Runaway Saudi Princess, stepmom on Pegasus list
Runaway Saudi Princess Latifa and her stepmother Princess Hayaa bin al-Hussein have been named as targets of the Pegasus software hack after both women tried to flee Sheikh Mohammed bin Rashid Al Maktoum, the Vice President and Prime Minister of the UAE.
The two women's phone numbers appeared on the list of targets put together by foreign governments who had purchased the software from Israeli firm NSO Group after they both fled the UAE, along with those of heads of state including Emmanuel Macron, the chief of the World Health Organization and the Presidents of South Africa and Pakistan.

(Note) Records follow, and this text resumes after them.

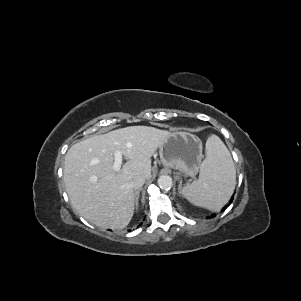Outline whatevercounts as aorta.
I'll return each instance as SVG.
<instances>
[{
    "instance_id": "762f6f07",
    "label": "aorta",
    "mask_w": 301,
    "mask_h": 301,
    "mask_svg": "<svg viewBox=\"0 0 301 301\" xmlns=\"http://www.w3.org/2000/svg\"><path fill=\"white\" fill-rule=\"evenodd\" d=\"M173 180L169 175H162L158 178V186L163 190L172 188Z\"/></svg>"
}]
</instances>
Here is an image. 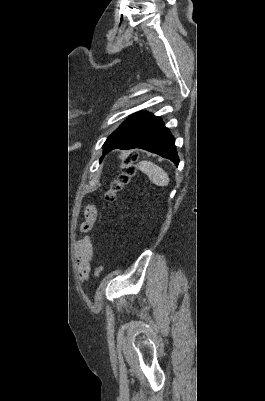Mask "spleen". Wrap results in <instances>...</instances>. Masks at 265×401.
Returning a JSON list of instances; mask_svg holds the SVG:
<instances>
[{
  "label": "spleen",
  "mask_w": 265,
  "mask_h": 401,
  "mask_svg": "<svg viewBox=\"0 0 265 401\" xmlns=\"http://www.w3.org/2000/svg\"><path fill=\"white\" fill-rule=\"evenodd\" d=\"M139 168L143 170L145 174H148L151 182L158 184V186H167L170 182L167 172H165L163 168H160V166H157V164H153L151 160H141V162H139Z\"/></svg>",
  "instance_id": "spleen-1"
}]
</instances>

According to Amnesty International and a consortium of international media outlets, foreign governments who bought Pegasus from NSO later used it nefariously snoop through the phones of journalists, royals and private individuals, like the two princesses who both tried to flee the sheikh.
In a report on Wednesday, The Washington Post, one of the outlets in the consortium, reveals that Latifa's phone number appeared on the Pegasus list in 2018, along with others that belonged to her associates, after she fled.
Haya's was entered in 2019, after she fled, along with the numbers of several of her associates, following an alleged affair with a British bodyguard and after privately raising concerns about Latifa to her husband.
In 2018, Latifa tried to flee her father on board a yacht but was caught and taken back to Saudi Arabia. In 2019, Haya fled to London after an alleged affair with a bodyguard.
She has refused to return to the UAE and fought Sheikh Mohammed for custody of their children at the High Court in London last year. She won.
Amnesty International says both she and Latifa were targeted by hackers after they left the UAE which puts the governments of Saudi Arabia and Dubai firmly in the frame.